Filter the listing below down to the lines holding the word "оборудования", and copy those lines.

* [EXCERPTED RECORDS]:
--- --- ---

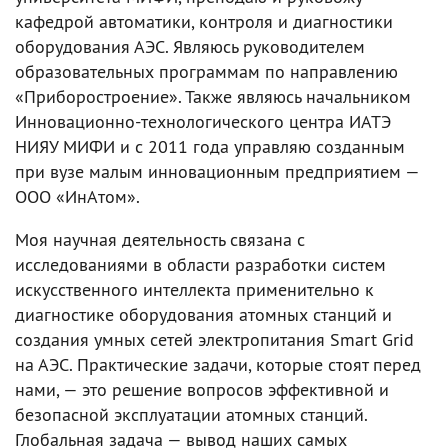
кафедрой автоматики, контроля и диагностики
оборудования АЭС. Являюсь руководителем
образовательных программам по направлению
«Приборостроение». Также являюсь начальником
Инновационно-технологического центра ИАТЭ
НИЯУ МИФИ и с 2011 года управляю созданным
при вузе малым инновационным предприятием —
ООО «ИнАтом».
Моя научная деятельность связана с
исследованиями в области разработки систем
искусственного интеллекта применительно к
диагностике оборудования атомных станций и
создания умных сетей электропитания Smart Grid
на АЭС. Практические задачи, которые стоят перед
нами, — это решение вопросов эффективной и
безопасной эксплуатации атомных станций.
Глобальная задача — вывод наших самых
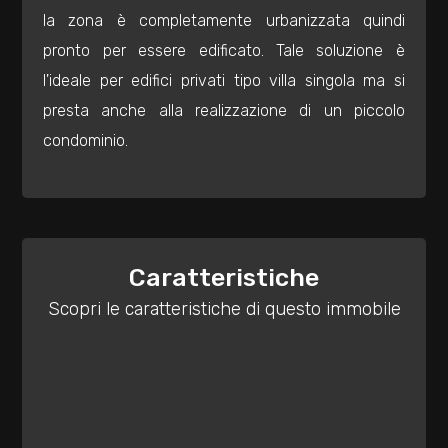
mq
la zona è completamente urbanizzata quindi
pronto per essere edificato. Tale soluzione è
l'ideale per edifici privati tipo villa singola ma si
presta anche alla realizzazione di un piccolo
condominio.
Locali
minimi
Caratteristiche
Qualsiasi
Scopri le caratteristiche di questo immobile
1
2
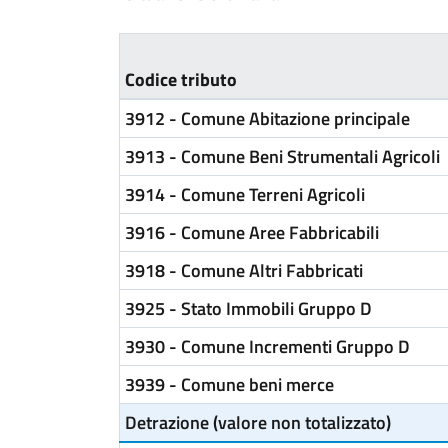
Codice tributo
3912 - Comune Abitazione principale
3913 - Comune Beni Strumentali Agricoli
3914 - Comune Terreni Agricoli
3916 - Comune Aree Fabbricabili
3918 - Comune Altri Fabbricati
3925 - Stato Immobili Gruppo D
3930 - Comune Incrementi Gruppo D
3939 - Comune beni merce
Detrazione (valore non totalizzato)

--- --- ---

* [REPLY TO THE TASK]:
оборудования АЭС. Являюсь руководителем
диагностике оборудования атомных станций и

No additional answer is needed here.